The annual peak typically comes in May, just before the Northern Hemisphere’s summer season, when plants soak up a lot of the gas. But we’ve already beat all our records — and there’s nothing mellow about it.
“The world effectively has made no serious progress compared to what is required," Pieter Tans, who tracks greenhouse gases for the National Oceanic and Atmospheric Association, told Axios.
Less meat, more trees
Replacing just 20% of global animal meat consumption with meat grown from fungus could halve deforestation in the next three decades, according to a new study published in the journal Nature.

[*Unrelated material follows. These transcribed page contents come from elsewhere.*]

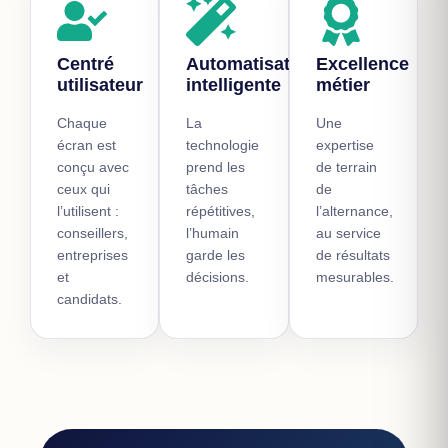
Centré
Automatisation
Excellence
utilisateur
intelligente
métier
Chaque
La
Une
écran est
technologie
expertise
conçu avec
prend les
de terrain
ceux qui
tâches
de
l’utilisent :
répétitives,
l’alternance,
conseillers,
l’humain
au service
entreprises
garde les
de résultats
et
décisions.
mesurables.
candidats.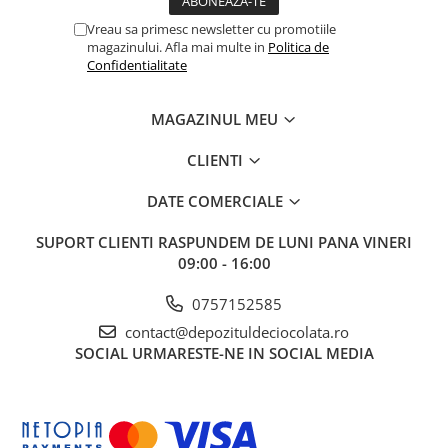
Vreau sa primesc newsletter cu promotiile
magazinului. Afla mai multe in
Politica de
Confidentialitate
MAGAZINUL MEU
CLIENTI
DATE COMERCIALE
SUPORT CLIENTI
RASPUNDEM DE LUNI PANA VINERI
09:00 - 16:00
0757152585
contact@depozituldeciocolata.ro
SOCIAL
URMARESTE-NE IN SOCIAL MEDIA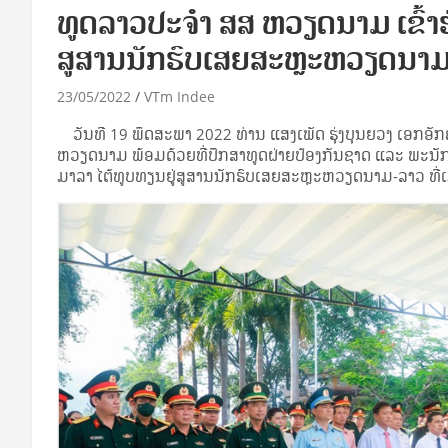
ທູດລາວປະຈຳ ສສ ຫວຽດນາມ ເຂົ້າຮ
ສູສານນັກຮົບເສຍສະຫຼະຫວຽດນາ
23/05/2022
VTm Indee
ວັນທີ 19 ພຶດສະພາ 2022 ທ່ານ ແສງເພັດ ຮຸ່ງບຸນຍວງ ເອກອັກ
ຫວຽດນາມ ພ້ອມດ້ວຍທີ່ປຶກສາທູດຝ່າຍປ້ອງກັນຊາດ ແລະ ພະນັກ
ມາລາ ໄຕ້ທູບທຽນຢູ່ສູສານນັກຮົບເສຍສະຫຼະຫວຽດນາມ-ລາວ ທີ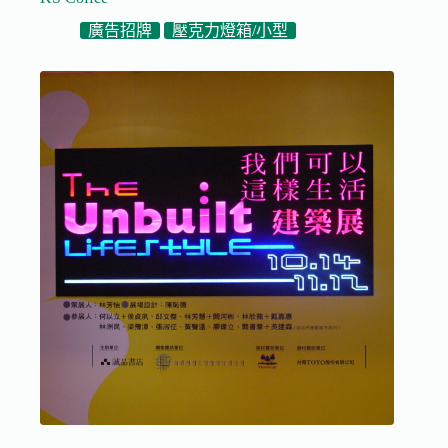
廣告招牌
壓克力燈箱/小型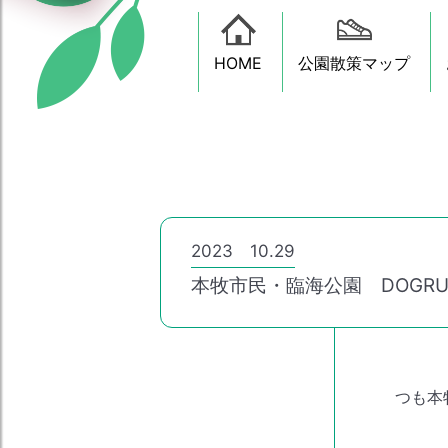
HOME
公園散策マップ
2023 10.29
本牧市民・臨海公園 DOGR
つも本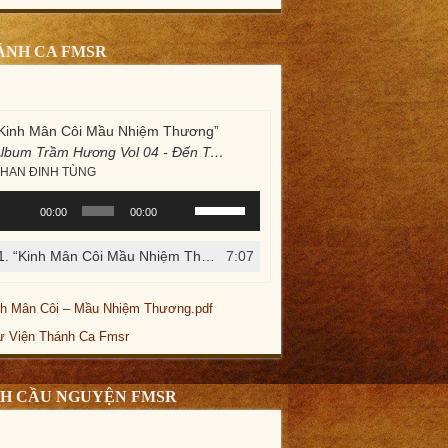
ÁNH CA FMSR
Kinh Mân Côi Mầu Nhiệm Thương”
Album Trầm Hương Vol 04 - Đến Trước Nhan Mẹ
HAN ĐINH TÙNG
rình
Sử
00:00
00:00
hát
dụng
âm
các
1.
“Kinh Mân Côi Mầu Nhiệm Thương”
7:07
— PHAN ĐINH TÙNG
hanh
phím
mũi
tên
nh Mân Côi – Mầu Nhiệm Thương.pdf
Lên/Xuống
ư Viện Thánh Ca Fmsr
để
tăng
hoặc
CH CẦU NGUYỆN FMSR
giảm
âm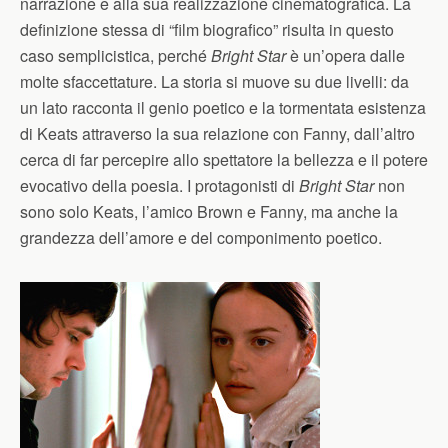
narrazione e alla sua realizzazione cinematografica. La
definizione stessa di “film biografico” risulta in questo
caso semplicistica, perché
Bright Star
è un’opera dalle
molte sfaccettature. La storia si muove su due livelli: da
un lato racconta il genio poetico e la tormentata esistenza
di Keats attraverso la sua relazione con Fanny, dall’altro
cerca di far percepire allo spettatore la bellezza e il potere
evocativo della poesia. I protagonisti di
Bright Star
non
sono solo Keats, l’amico Brown e Fanny, ma anche la
grandezza dell’amore e del componimento poetico.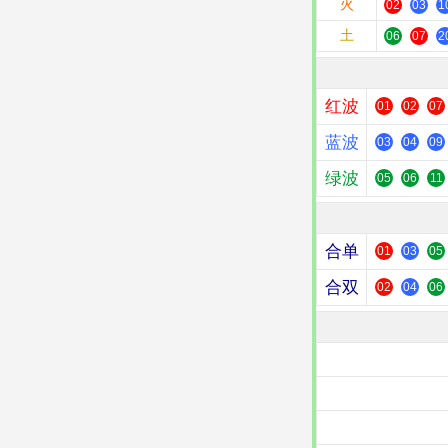
火
02
03
1
土
06
07
2
红波
01
02
07
蓝波
03
04
09
绿波
05
06
11
合单
01
03
05
合双
02
04
06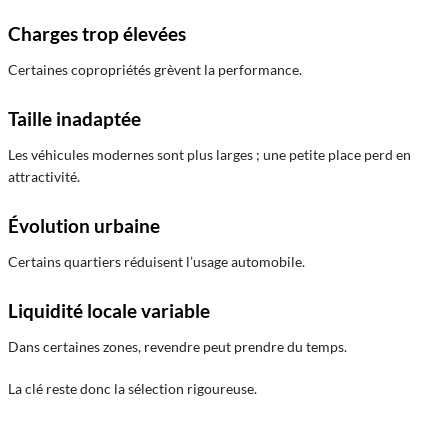
Charges trop élevées
Certaines copropriétés grèvent la performance.
Taille inadaptée
Les véhicules modernes sont plus larges ; une petite place perd en
attractivité.
Évolution urbaine
Certains quartiers réduisent l’usage automobile.
Liquidité locale variable
Dans certaines zones, revendre peut prendre du temps.
La clé reste donc la sélection rigoureuse.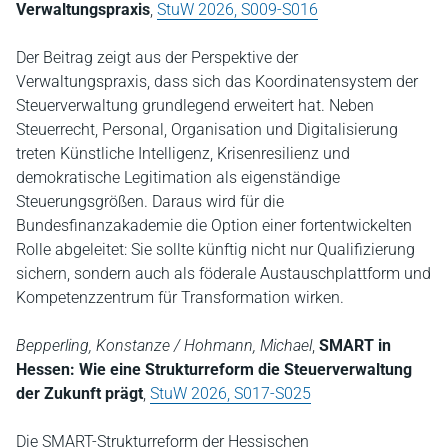
Verwaltungspraxis
,
StuW 2026, S009-S016
Der Beitrag zeigt aus der Perspektive der
Verwaltungspraxis, dass sich das Koordinatensystem der
Steuerverwaltung grundlegend erweitert hat. Neben
Steuerrecht, Personal, Organisation und Digitalisierung
treten Künstliche Intelligenz, Krisenresilienz und
demokratische Legitimation als eigenständige
Steuerungsgrößen. Daraus wird für die
Bundesfinanzakademie die Option einer fortentwickelten
Rolle abgeleitet: Sie sollte künftig nicht nur Qualifizierung
sichern, sondern auch als föderale Austauschplattform und
Kompetenzzentrum für Transformation wirken.
Bepperling, Konstanze / Hohmann, Michael
,
SMART in
Hessen: Wie eine Strukturreform die Steuerverwaltung
der Zukunft prägt
,
StuW 2026, S017-S025
Die SMART-Strukturreform der Hessischen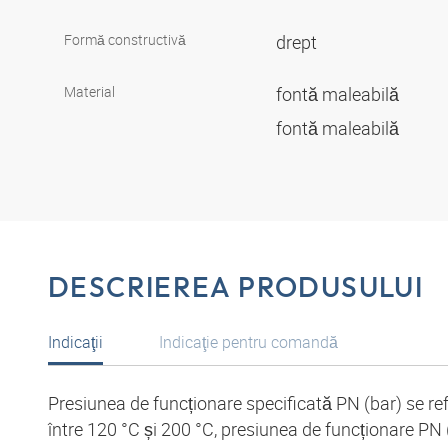
Formă constructivă
drept
Material
fontă maleabilă
fontă maleabilă
DESCRIEREA PRODUSULUI
Indicaţii
Indicaţie pentru comandă
Presiunea de funcționare specificată PN (bar) se re
între 120 °C și 200 °C, presiunea de funcționare PN (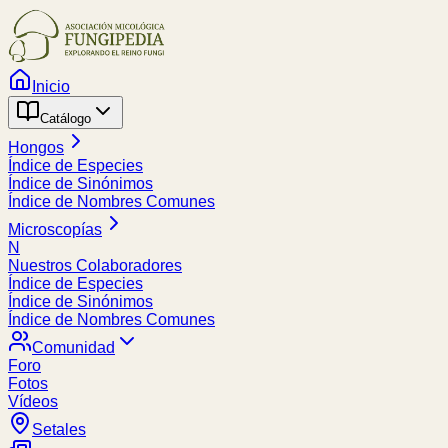
Inicio
Catálogo
Hongos
Índice de Especies
Índice de Sinónimos
Índice de Nombres Comunes
Microscopías
N
Nuestros Colaboradores
Índice de Especies
Índice de Sinónimos
Índice de Nombres Comunes
Comunidad
Foro
Fotos
Vídeos
Setales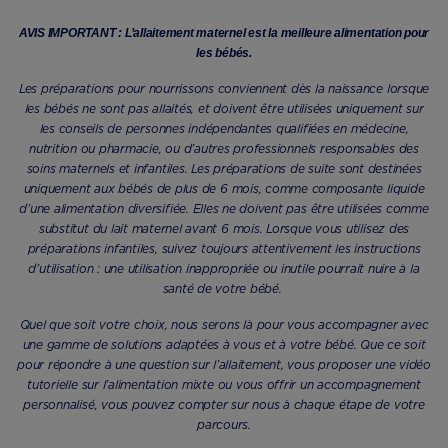
AVIS IMPORTANT : L’allaitement maternel est la meilleure alimentation pour
les bébés.
Les préparations pour nourrissons conviennent dès la naissance lorsque
les bébés ne sont pas allaités, et doivent être utilisées uniquement sur
les conseils de personnes indépendantes qualifiées en médecine,
nutrition ou pharmacie, ou d’autres professionnels responsables des
soins maternels et infantiles. Les préparations de suite sont destinées
uniquement aux bébés de plus de 6 mois, comme composante liquide
d’une alimentation diversifiée. Elles ne doivent pas être utilisées comme
substitut du lait maternel avant 6 mois. Lorsque vous utilisez des
préparations infantiles, suivez toujours attentivement les instructions
d’utilisation : une utilisation inappropriée ou inutile pourrait nuire à la
santé de votre bébé.
Quel que soit votre choix, nous serons là pour vous accompagner avec
une gamme de solutions adaptées à vous et à votre bébé. Que ce soit
pour répondre à une question sur l’allaitement, vous proposer une vidéo
tutorielle sur l’alimentation mixte ou vous offrir un accompagnement
personnalisé, vous pouvez compter sur nous à chaque étape de votre
parcours.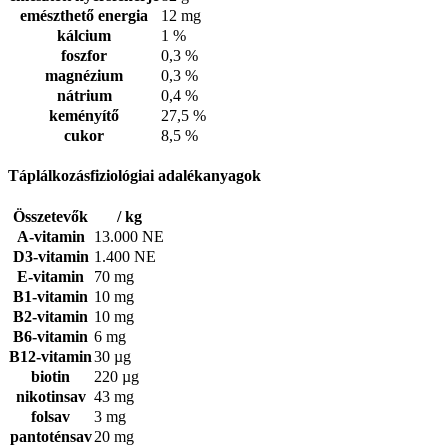
emészthető energia
12 mg
kálcium
1 %
foszfor
0,3 %
magnézium
0,3 %
nátrium
0,4 %
keményítő
27,5 %
cukor
8,5 %
Táplálkozásfiziológiai adalékanyagok
Összetevők
/ kg
A-vitamin
13.000 NE
D3-vitamin
1.400 NE
E-vitamin
70 mg
B1-vitamin
10 mg
B2-vitamin
10 mg
B6-vitamin
6 mg
B12-vitamin
30 µg
biotin
220 µg
nikotinsav
43 mg
folsav
3 mg
pantoténsav
20 mg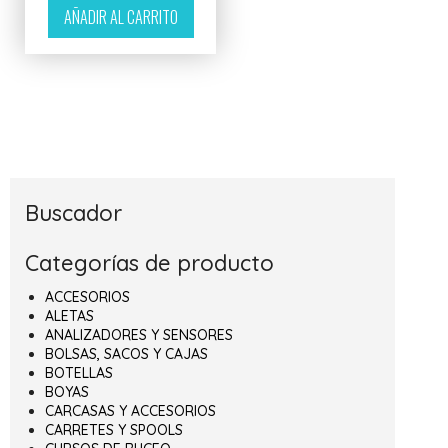
AÑADIR AL CARRITO
Buscador
Categorías de producto
ACCESORIOS
ALETAS
ANALIZADORES Y SENSORES
BOLSAS, SACOS Y CAJAS
BOTELLAS
BOYAS
CARCASAS Y ACCESORIOS
CARRETES Y SPOOLS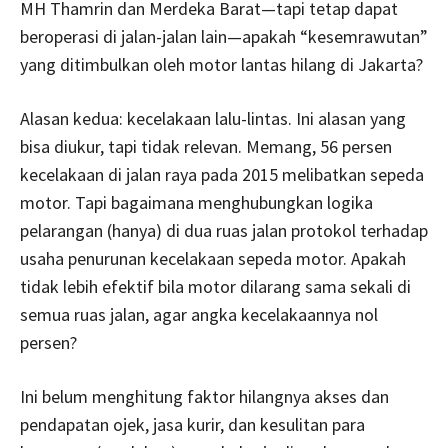
MH Thamrin dan Merdeka Barat—tapi tetap dapat
beroperasi di jalan-jalan lain—apakah “kesemrawutan”
yang ditimbulkan oleh motor lantas hilang di Jakarta?
Alasan kedua: kecelakaan lalu-lintas. Ini alasan yang
bisa diukur, tapi tidak relevan. Memang, 56 persen
kecelakaan di jalan raya pada 2015 melibatkan sepeda
motor. Tapi bagaimana menghubungkan logika
pelarangan (hanya) di dua ruas jalan protokol terhadap
usaha penurunan kecelakaan sepeda motor. Apakah
tidak lebih efektif bila motor dilarang sama sekali di
semua ruas jalan, agar angka kecelakaannya nol
persen?
Ini belum menghitung faktor hilangnya akses dan
pendapatan ojek, jasa kurir, dan kesulitan para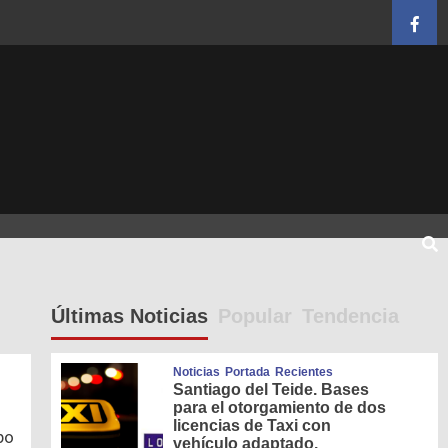
Face
Últimas Noticias
Popular
Tendencia
Noticias
Portada
Recientes
Santiago del Teide. Bases
para el otorgamiento de dos
licencias de Taxi con
po
vehículo adaptado.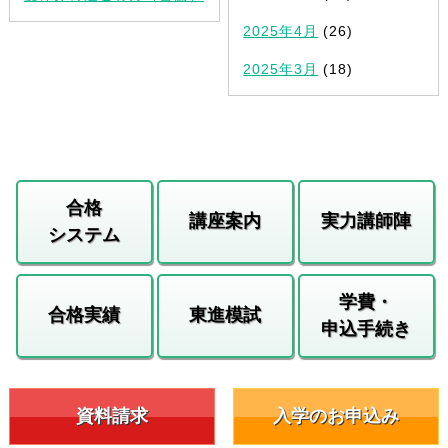
2025年4月
(26)
2025年3月
(18)
合格
講座案内
実力講師陣
システム
学費・
合格実績
東進模試
申込手続き
資料請求
入学のお申込み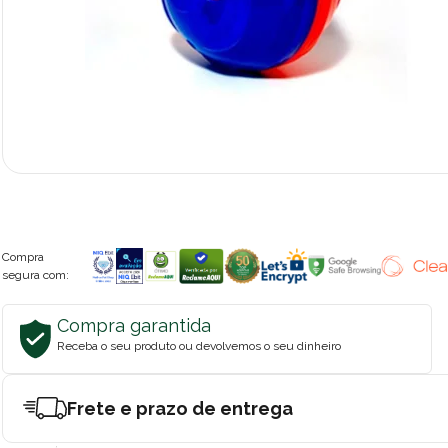
Compra
segura com:
Compra garantida
Receba o seu produto ou devolvemos o seu dinheiro
Frete e prazo de entrega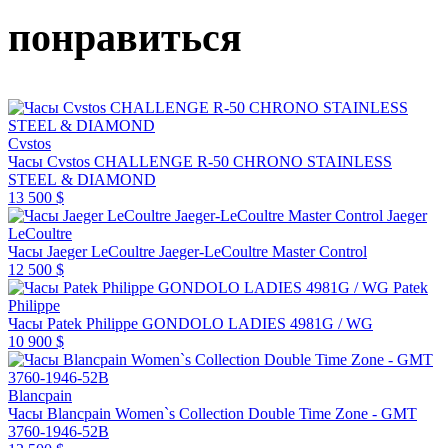
понравиться
Cvstos
Часы Cvstos CHALLENGE R-50 CHRONO STAINLESS
STEEL & DIAMOND
13 500 $
Jaeger
LeCoultre
Часы Jaeger LeCoultre Jaeger-LeCoultre Master Control
12 500 $
Patek
Philippe
Часы Patek Philippe GONDOLO LADIES 4981G / WG
10 900 $
Blancpain
Часы Blancpain Women`s Collection Double Time Zone - GMT
3760-1946-52B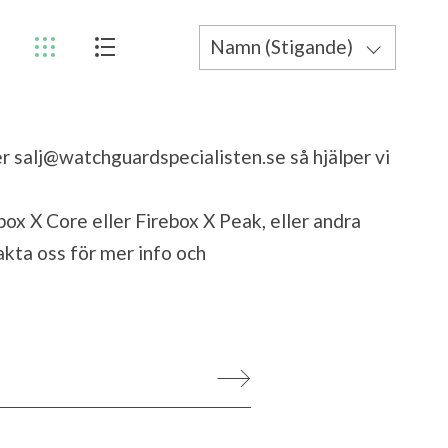
Namn (Stigande)
Pris (Stigande)
Pris (Fallande)
er
salj@watchguardspecialisten.se
så hjälper vi
Namn (Fallande)
x X Core eller Firebox X Peak, eller andra
ta oss för mer info och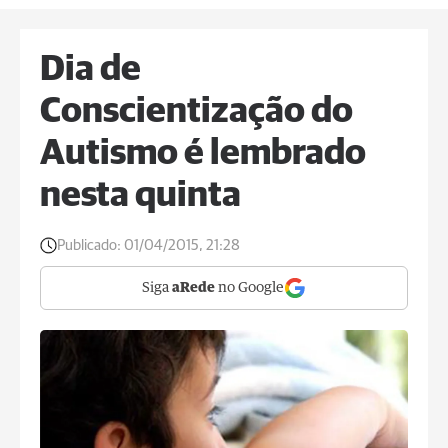
Dia de
Conscientização do
Autismo é lembrado
nesta quinta
Publicado:
01/04/2015, 21:28
Siga
aRede
no Google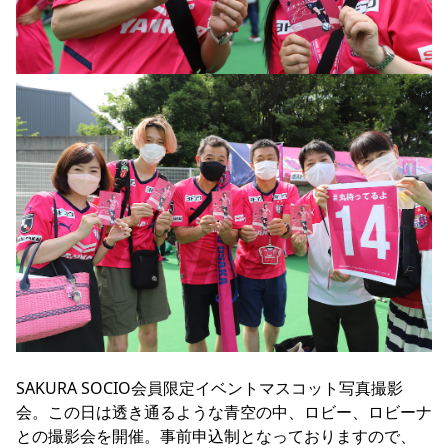
SAKURA SOCIO会員限定イベントマスコット写真撮影
会。この日は透き通るような青空の中、ロビー、ロビーナ
との撮影会を開催。事前申込制となっておりますので、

Previous studies suggested this “microbial protein” — made from fungi, bacteria, and other microorganisms — has the same protein quality as beef but requires an average 90% less land and water and produces 80% less greenhouse gas emissions. But this is the first study to assess how such meat alternatives could physically affect the world. Read more from The Guardian.
We suck at recycling
We’re really bad at corporations’ favorite greenwashing activity, recycling. A new study finds that the U.S. only recycled 5–6% of its plastics in 2021 — down from the already-low benchmark of 8.7% in 2018.
The organizations behind the study, The Last Beach Cleanup and Beyond Plastics, blame plastics and products industries for waging “a decades-long misinformation campaign to perpetuate the myth that plastic is recyclable.”
To buck this trend, we should think less about recycling plastic and more about getting rid of it, through single-use plastics bans, water-refill stations, and reusable container programs. Grist has the story.
Bonus
Tasmania goes carbon negative
But just because we’re bad at things doesn’t mean everyone is. By reducing logging and improving forest management, Tasmania has joined a small number of countries that are now taking more emissions out of the atmosphere than they’re producing.
“The mitigation benefit is about 22 million tons of carbon dioxide a year,” David Lindenmayer, a professor from the Australian National University, told the Australian Broadcasting Corporation. “This is one of the first times on the planet that anybody has ever done this kind of reversal.”